Defunct confederation of college student governments

The United States National Student Association (known as the National Student Association or NSA) was a confederation of college and university student governments in the United States that was in operation from 1947 to 1978.

NSA held annual national conferences attended by student leaders, especially student body presidents from their respective student governments. From the early 1960s, the NSA played a significant role in the student activism movement, advocating for a student-centric vision within American universities. Many founding members of Students for a Democratic Society began their involvement in national activism through NSA, and numerous students were introduced to civil rights and antiwar movements through NSA events.

The NSA was also American host for student Eurail and air passes, and for many years served as American students' representative to IATA, the International Air Transport Association.

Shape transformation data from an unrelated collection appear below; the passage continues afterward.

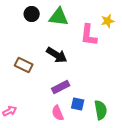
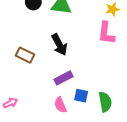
pink L-shape: (89, 35) -> (106, 33), moved
black arrow: (57, 55) -> (59, 45), turned 30

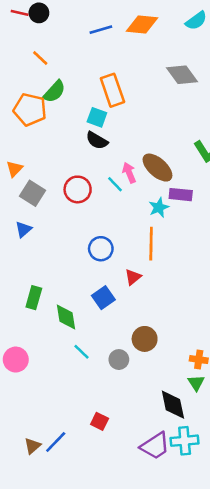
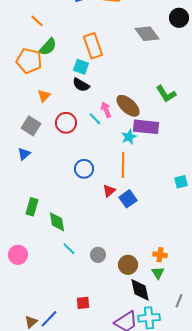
orange triangle: (14, 169) -> (44, 96), moved
purple rectangle: (181, 195) -> (146, 127), size x1.4
blue square: (103, 298) -> (128, 199), moved
brown circle: (145, 339) -> (128, 265), moved
red square: (100, 421) -> (83, 303), turned -32

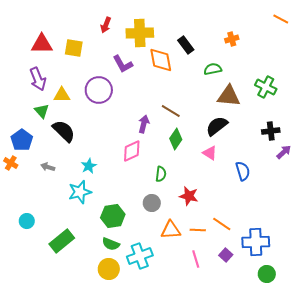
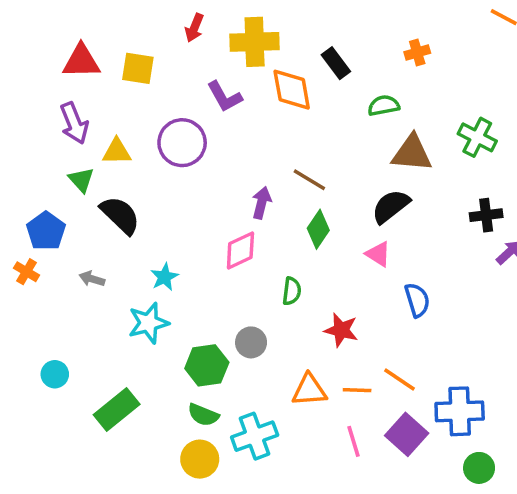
blue semicircle: (243, 171) -> (417, 300), moved
gray circle: (152, 203) -> (251, 342), moved
purple square: (226, 255) -> (407, 434), size x1.6

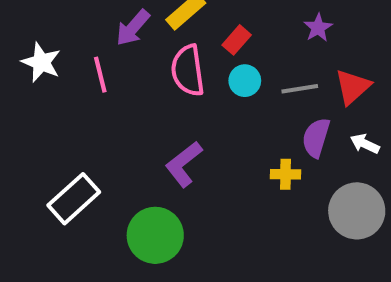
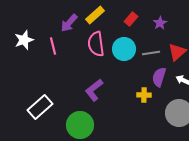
red rectangle: (237, 40) -> (131, 19), moved
white star: (41, 62) -> (24, 40), turned 30
cyan circle: (245, 81) -> (124, 49), size x1.5

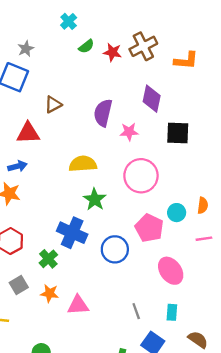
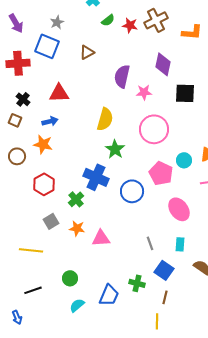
brown triangle: (53, 104) -> (87, 52), moved
yellow semicircle: (83, 164) -> (105, 119), turned 110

In the early 1960s, the NSA housed the United States Student Press Association and its news agency, Collegiate Press Service. Both groups spun away as independent groups but eventually shut down as student-run organizations.

From the early 1950s until 1967, the international program of the NSA, and some of its domestic activities, were underwritten by clandestine funding from the Central Intelligence Agency.

==Founding and early years==
In 1946, students from the United States and 37 other nations convened in Prague, Czechoslovakia, to establish the International Union of Students, a coalition representing national student unions. Despite the flourishing of robust national student organizations in the United States during the 1920s and 1930s, all had dissolved by the end of World War II, prompting American delegates to advocate for a fresh beginning upon their return.

As a result, the National Student Association was founded at a conference at the University of Wisconsin in 1947, and established its first headquarters not far from the campus in Madison. University of Chicago student William Birenbaum was an NSA co-founder, serving as the organization's first president and remaining active in its growth and development for many years. The NSA elected officers at its annual National Student Congress. The first elected President of the NSA was William B. Welsh, a veteran and student at Berea College in Kentucky. He later served as chief Administrative Aide to Vice President Hubert Humphrey.

NSA's early orientation centered on campus-related matters, aiming to fortify student governance, bolster civil liberties within American campuses, and broaden access to higher education. Notably, NSA's 1947 Student Bill of Rights emerged as a seminal document in American student history, articulating the principle that students deserved adult respect within the academic realm.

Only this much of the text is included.